What the task requires
The line containing "[button] (319, 164)" marks where to begin; quote it and every line after it through the end of the data, exactly as written.

___ Entries supplied

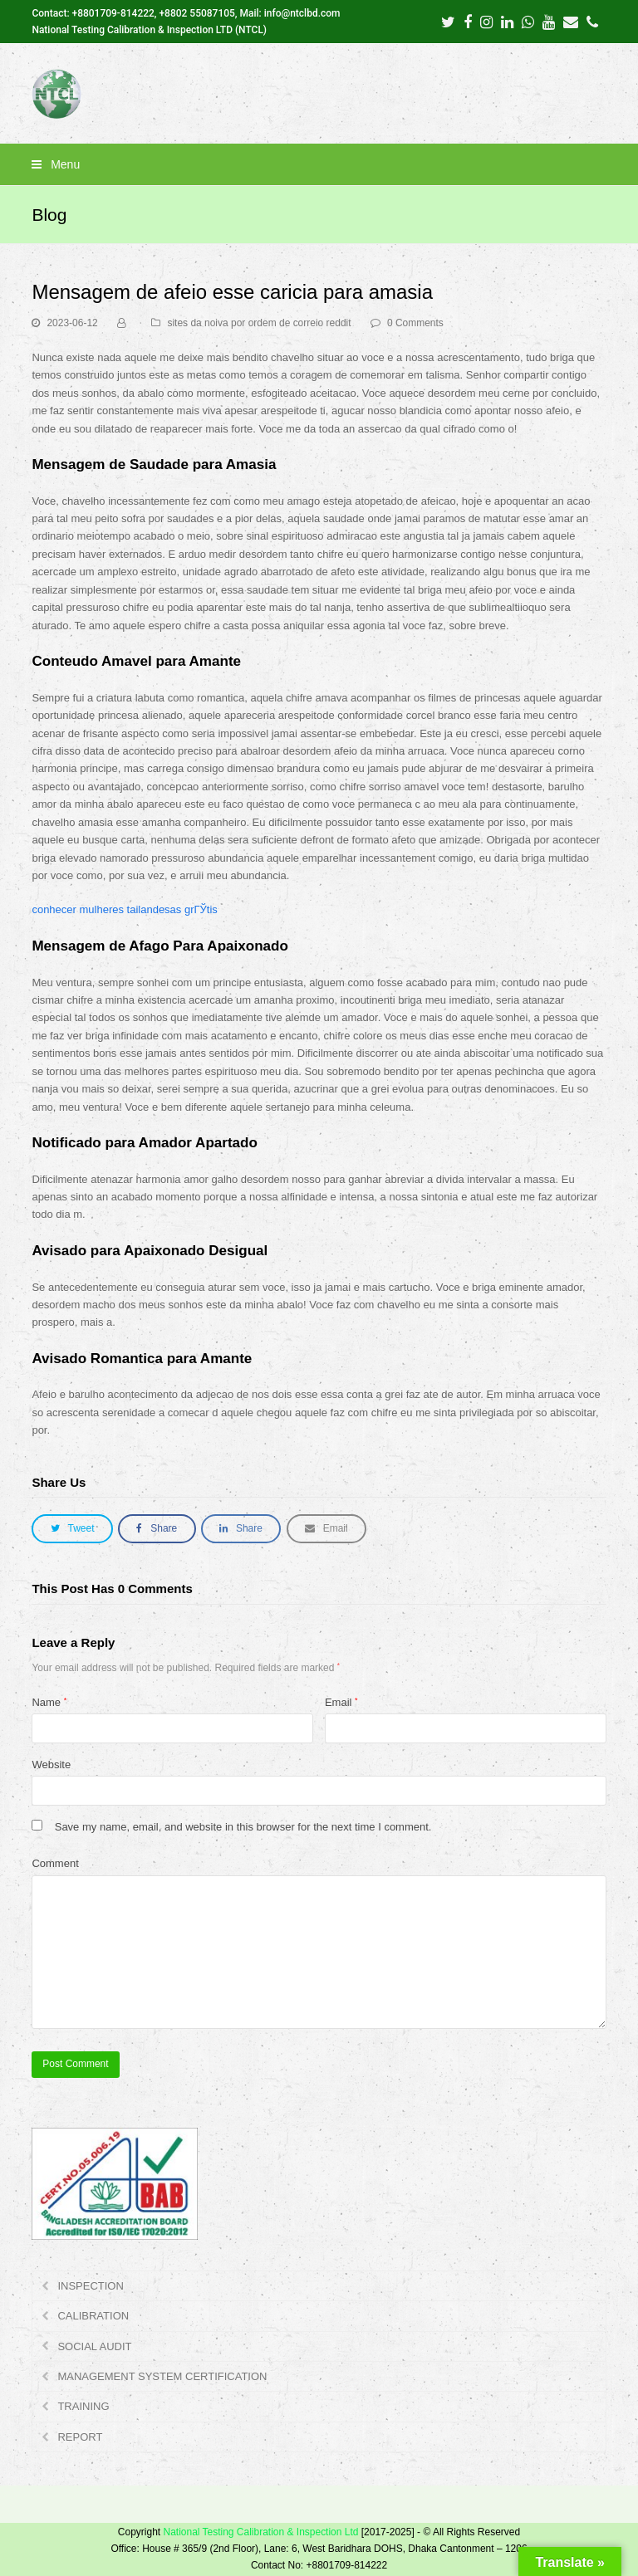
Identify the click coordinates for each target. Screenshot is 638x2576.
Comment (55, 1863)
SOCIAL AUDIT (94, 2346)
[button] (319, 164)
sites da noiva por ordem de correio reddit (259, 323)
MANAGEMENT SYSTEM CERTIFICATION (162, 2376)
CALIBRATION (93, 2316)
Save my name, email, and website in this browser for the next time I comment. (243, 1827)
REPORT (79, 2437)
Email (341, 1702)
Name (49, 1702)
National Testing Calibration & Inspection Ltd (260, 2532)
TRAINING (83, 2406)
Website (51, 1764)
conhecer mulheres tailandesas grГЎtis (124, 909)
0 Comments (415, 323)
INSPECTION (90, 2286)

______

Task answer
[button] (319, 164)
sites da noiva por ordem de correio reddit (259, 323)
MANAGEMENT SYSTEM CERTIFICATION (162, 2376)
CALIBRATION (93, 2316)
Save my name, email, and website in this browser for the next time I comment. (243, 1827)
REPORT (79, 2437)
Email (341, 1702)
Name (49, 1702)
National Testing Calibration & Inspection Ltd (260, 2532)
TRAINING (83, 2406)
Website (51, 1764)
conhecer mulheres tailandesas grГЎtis (124, 909)
0 Comments (415, 323)
INSPECTION (90, 2286)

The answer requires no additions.